WHAT THE TASK REQUIRES: Where a line of the entries holds the string "男女上京ヒストリー", copy that line.
[DATA PROVIDED]
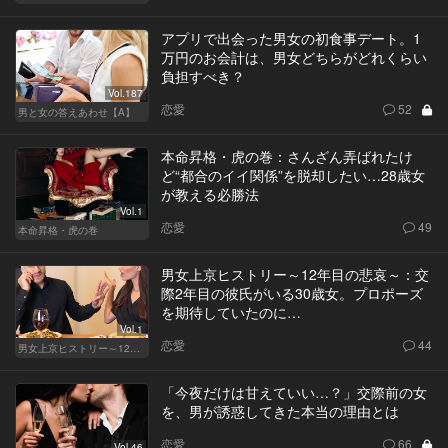
アプリで出会った男女の初食事デート。1
万円のお会計は、男女どちらがどれくらい
負担すべき？
Vol.187
恋愛
52
男と女の答えあわせ【A】
本命昇格・虎の巻：さんざん弄ばれたけ
ど“都合のイイ関係”を脱却したい…28歳女
が教える必勝法
Vol.1
恋愛
49
本命昇格・虎の巻
男女上京ヒストリー～12年目の悲哀～：交
際2年目の彼氏がいる30歳女。プロポーズ
を期待していたのに…
Vol.1
恋愛
44
男女上京ヒストリー～12年目の悲哀～
「今夜だけは甘えていい…？」交際前の女
を、男が誘惑してきた本当の理由とは
恋愛
66
Vol.46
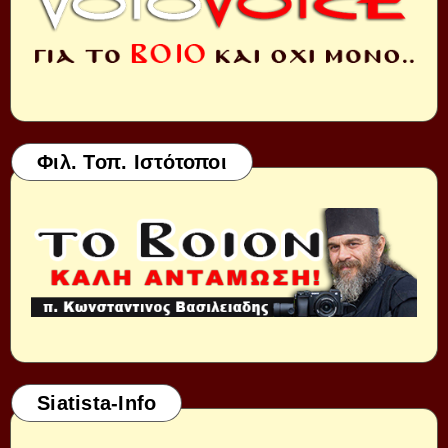
Φιλ. Τοπ. Ιστότοποι
Siatista-Info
[/DATA PROVIDED]
YOUR RESPONSE:
男女上京ヒストリー～12年目の悲哀～：交
男女上京ヒストリー～12年目の悲哀～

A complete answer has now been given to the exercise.